Che da SB arrivasse qualche raglio sopra le righe era, come dicevo, più ovvio che scontato.

In maniera un po' meno scontata, dall'altra parte dobbiamo sentire Mario Monti che, accantonato un po' del suo aplomb, afferma che alla promozione della crescita economica avrebbero dovuto pensare gli altri prima di lui, che è stato chiamato a salvare il Paese dal baratro, il che è vero alla Cruciani, cioè solo per la metà che gli fa comodo.

Infatti è evidente (ed ammesso dallo stesso Monti) che quella che il suo governo ha alimentato è una spirale recessiva (aumento delle tasse -> riduzione della competitività -> riduzione del PIL -> aumento dell'incidenza del debito sul PIL) che non salva il Paese se non è interrotta dalla crescita economica, ma procrastina unicamente il naufragio.

Il fatto è che l'opera di Monti non è stata accompagnata da alcuna manovra volta a ridistribuire le risorse in maniera più equa (promuovendo i consumi da parte dei sempre più numerosi poveri), nè a rendere più efficiente la PA tagliando sprechi e privilegi (la spending review ha tagliato indiscriminatamente i servizi), nè a ricalendarizzare le opere pubbliche secondo priorità volte a promuovere lo sviluppo (TAV invece che larga banda), nè a rendere più snella la burocrazia o meno pervasiva la corruzione o l'indebita presenza di lobbies (dalla chiesa alle banche) in centri di potere che ne dovrebbero essere liberi. 

Molte di queste cose potevano essere fatte senza costi particolari dai suoi predecessori ma anche dallo stesso Monti per limitare gli effetti depressivi delle manovre da lui messe in campo, e così non è stato, spesso per scelta tutt'altro che tecnica, ma strettamente ideologica, con il risultato di dare l'illusione ottica di un miglioramento della situazione economica, quando invece al miglioramento di un parametro faceva da contrappeso il peggioramento di un altro.

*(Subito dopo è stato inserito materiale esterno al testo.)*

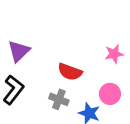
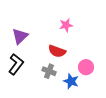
pink star: (114, 54) -> (66, 25), moved

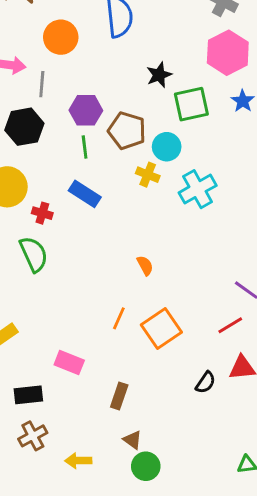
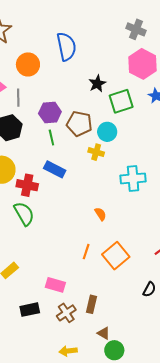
cyan cross: (198, 189) -> (133, 178), moved, turned 30
red cross: (42, 213) -> (27, 185), size x1.5
brown cross: (33, 436) -> (66, 313), moved

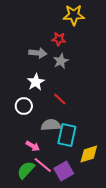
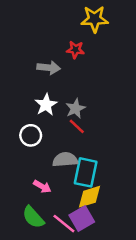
gray star: (61, 61) -> (75, 108), moved
yellow diamond: (89, 154) -> (89, 197), moved
pink line: (43, 165) -> (64, 224), moved
green semicircle: (26, 170) -> (33, 217), turned -84

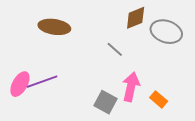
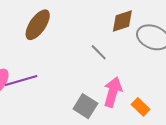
brown ellipse: (54, 27) -> (38, 25), turned -68

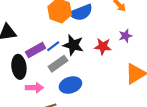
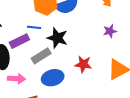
blue line: (53, 46) -> (34, 27), moved, turned 40
red star: (103, 46) -> (83, 64), moved

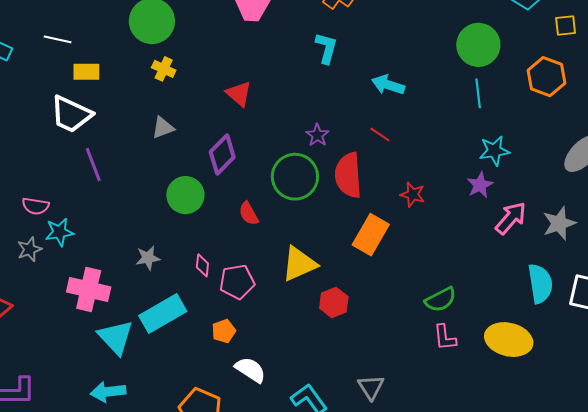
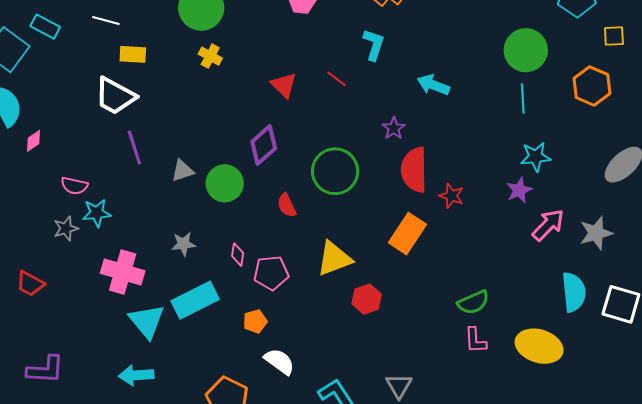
gray triangle: (163, 128) -> (183, 171), moved
red line: (380, 134) -> (336, 79), moved
purple star: (317, 135) -> (394, 128), moved
red semicircle: (348, 175) -> (414, 170), moved

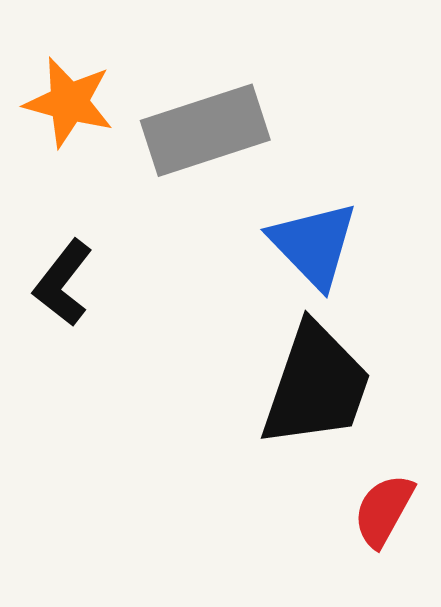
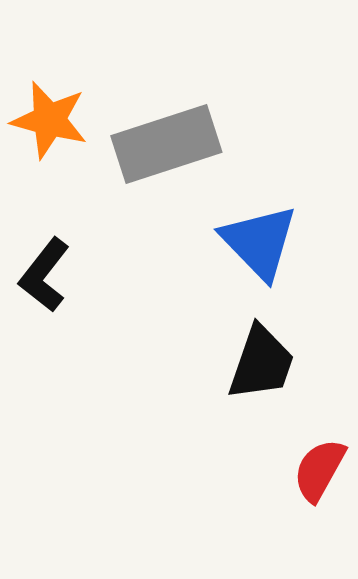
black trapezoid: (316, 386) -> (261, 363), size x0.7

Il mio timore è che Monti finisca col diventare l'equivalente italiano degli wise guys della scuola economica di Chicago che accompagnarono passo passo l'Argentina verso il baratro economico, garantendo i privilegiati, forti di una ingiustificata fede in una ben determinata teoria economica (rivelatasi fallace come da molti previsto) e, tutto sommato, certi del fatto che il disastro non li avrebbe toccati direttamente in maniera significativa. Il che, purtroppo, ricorda molto la posizione di Monti e dei suoi.